RECORDS TO USE >>
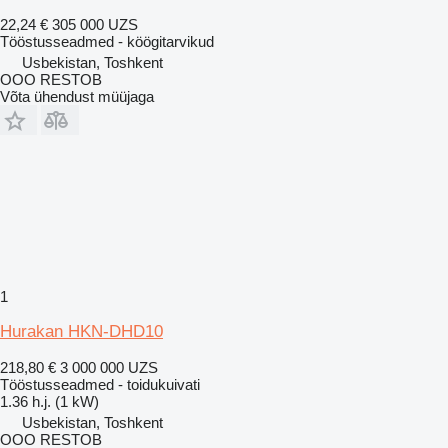
22,24 €
305 000 UZS
Tööstusseadmed - köögitarvikud
Usbekistan, Toshkent
OOO RESTOB
Võta ühendust müüjaga
1
Hurakan HKN-DHD10
218,80 €
3 000 000 UZS
Tööstusseadmed - toidukuivati
1.36 h.j. (1 kW)
Usbekistan, Toshkent
OOO RESTOB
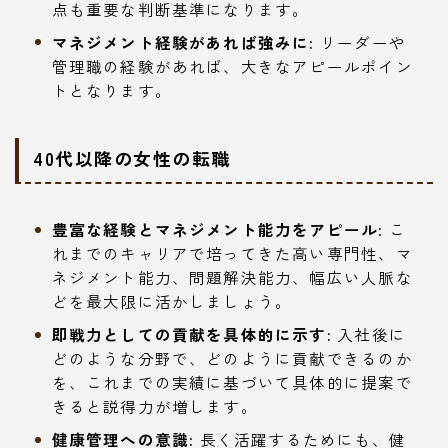
点も重要な判断基準になります。
マネジメント経験があれば強みに:
リーダーや
管理職の経験があれば、大きなアピールポイン
トとなります。
40代以降の女性の転職
豊富な経験とマネジメント能力をアピール:
こ
れまでのキャリアで培ってきた高い専門性、マ
ネジメント能力、問題解決能力、幅広い人脈な
どを最大限に活かしましょう。
即戦力としての貢献を具体的に示す:
入社後に
どのような分野で、どのように貢献できるのか
を、これまでの実績に基づいて具体的に提案で
きると説得力が増します。
健康管理への意識:
長く活躍するためにも、健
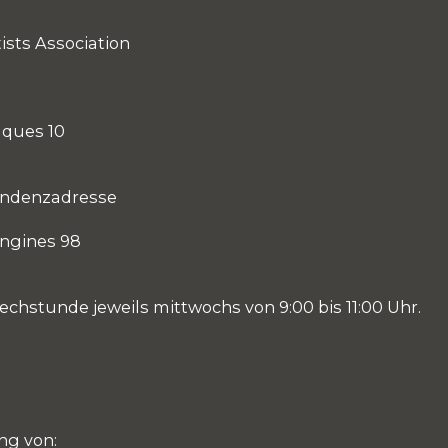
ists Association
aques 10
ondenzadresse
ngines 98
echstunde jeweils mittwochs von 9:00 bis 11:00 Uhr.
ng von:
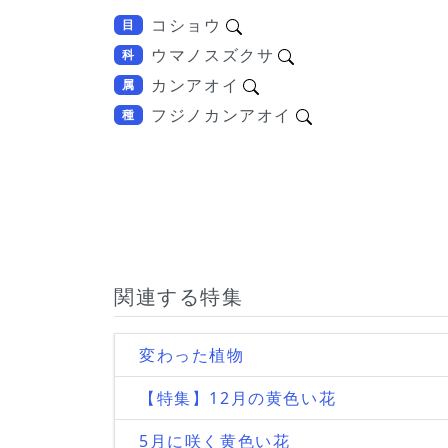
コショウ
目
ウマノスズクサ
科
カンアオイ
属
フジノカンアオイ
種
関連する特集
変わった植物
【特集】12月の黄色い花
5月に咲く黄色い花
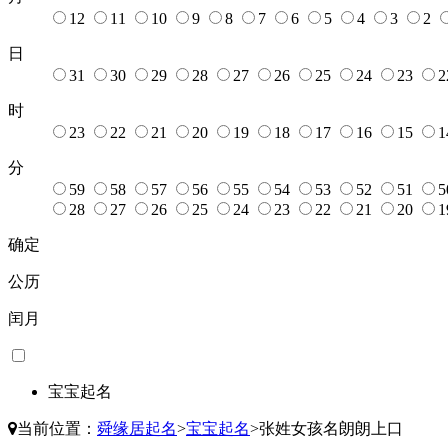
12
11
10
9
8
7
6
5
4
3
2
日
31
30
29
28
27
26
25
24
23
2
时
23
22
21
20
19
18
17
16
15
1
分
59
58
57
56
55
54
53
52
51
5
28
27
26
25
24
23
22
21
20
1
确定
公历
闰月
宝宝起名
当前位置：
舜缘居起名
>
宝宝起名
>
张姓女孩名朗朗上口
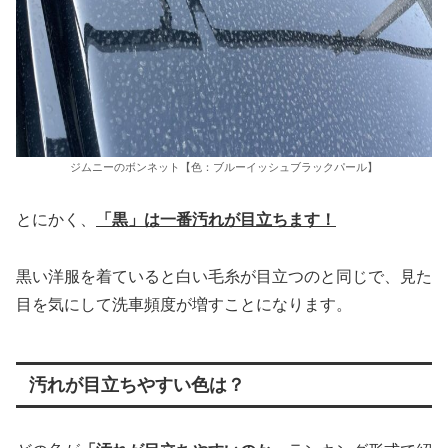
ジムニーのボンネット【色：ブルーイッシュブラックパール】
とにかく、
「黒」は一番汚れが目立ちます！
黒い洋服を着ていると白い毛糸が目立つのと同じで、見た
目を気にして洗車頻度が増すことになります。
汚れが目立ちやすい色は？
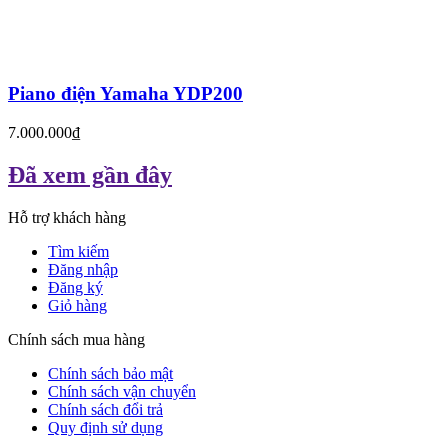
Piano điện Yamaha YDP200
7.000.000₫
Đã xem gần đây
Hỗ trợ khách hàng
Tìm kiếm
Đăng nhập
Đăng ký
Giỏ hàng
Chính sách mua hàng
Chính sách bảo mật
Chính sách vận chuyển
Chính sách đổi trả
Quy định sử dụng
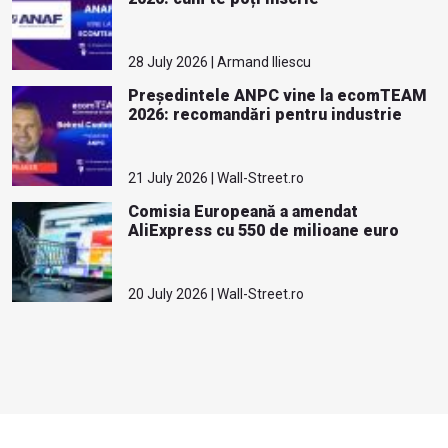
28 July 2026 | Armand Iliescu
Președintele ANPC vine la ecomTEAM
2026: recomandări pentru industrie
21 July 2026 | Wall-Street.ro
Comisia Europeană a amendat
AliExpress cu 550 de milioane euro
20 July 2026 | Wall-Street.ro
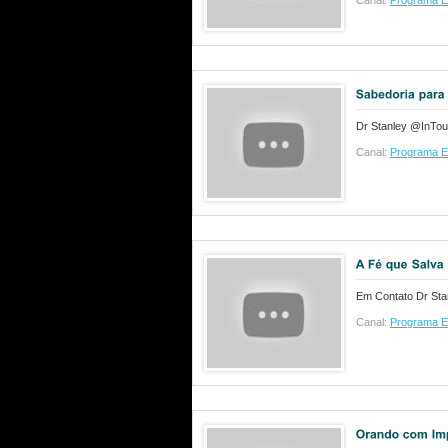
Canal:
Programa E
Dr Stanley @InTou
Canal:
Programa E
Em Contato Dr Sta
Canal:
Programa E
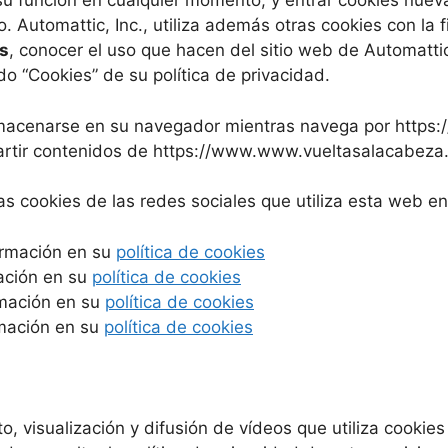
u función en cualquier momento, y entrar cookies nueva
Automattic, Inc., utiliza además otras cookies con la fi
s
, conocer el uso que hacen del sitio web de Automatti
o “Cookies” de su política de privacidad.
lmacenarse en su navegador mientras navega por https
artir contenidos de https://www.www.vueltasalacabeza.
as cookies de las redes sociales que utiliza esta web en
ormación en su
política de cookies
ación en su
política de cookies
rmación en su
política de cookies
rmación en su
política de cookies
visualización y difusión de vídeos que utiliza cookies 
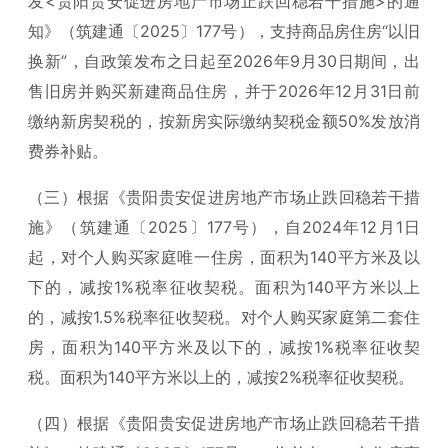
发<贵阳贵安促进房地产市场止跌回稳若干措施>的通
知》（筑建通〔2025〕177号），支持商品房住房“以旧
换新”，自政策发布之日起至2026年9月30日期间，出
售旧房并购买新建商品住房，并于2026年12月31日前
缴纳新房契税的，按新房实际缴纳契税金额50%发放消
费券补贴。
（三）根据《贵阳贵安促进房地产市场止跌回稳若干措
施》（筑建通〔2025〕177号），自2024年12月1日
起，对个人购买家庭唯一住房，面积为140平方米及以
下的，减按1%税率征收契税。面积为140平方米以上
的，减按1.5%税率征收契税。对个人购买家庭第二套住
房，面积为140平方米及以下的，减按1%税率征收契
税。面积为140平方米以上的，减按2%税率征收契税。
（四）根据《贵阳贵安促进房地产市场止跌回稳若干措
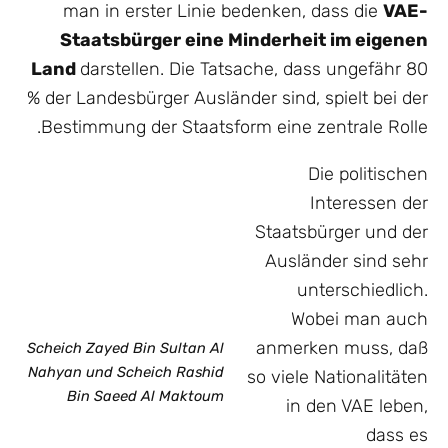
man in erster Linie bedenken, dass die
VAE-
Staatsbürger eine Minderheit im eigenen
Land
darstellen. Die Tatsache, dass ungefähr 80
% der Landesbürger Ausländer sind, spielt bei der
Bestimmung der Staatsform eine zentrale Rolle.
Die politischen
Interessen der
Staatsbürger und der
Ausländer sind sehr
unterschiedlich.
Wobei man auch
anmerken muss, daß
Scheich Zayed Bin Sultan Al
Nahyan und Scheich Rashid
so viele Nationalitäten
Bin Saeed Al Maktoum
in den VAE leben,
dass es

WHAT IS BEING ASKED >> Every line above in which the word "hàng" is present must be copied into the answer.

RESULT FOR THIS TASK >>
Hỗ trợ khách hàng
Giỏ hàng
Chính sách mua hàng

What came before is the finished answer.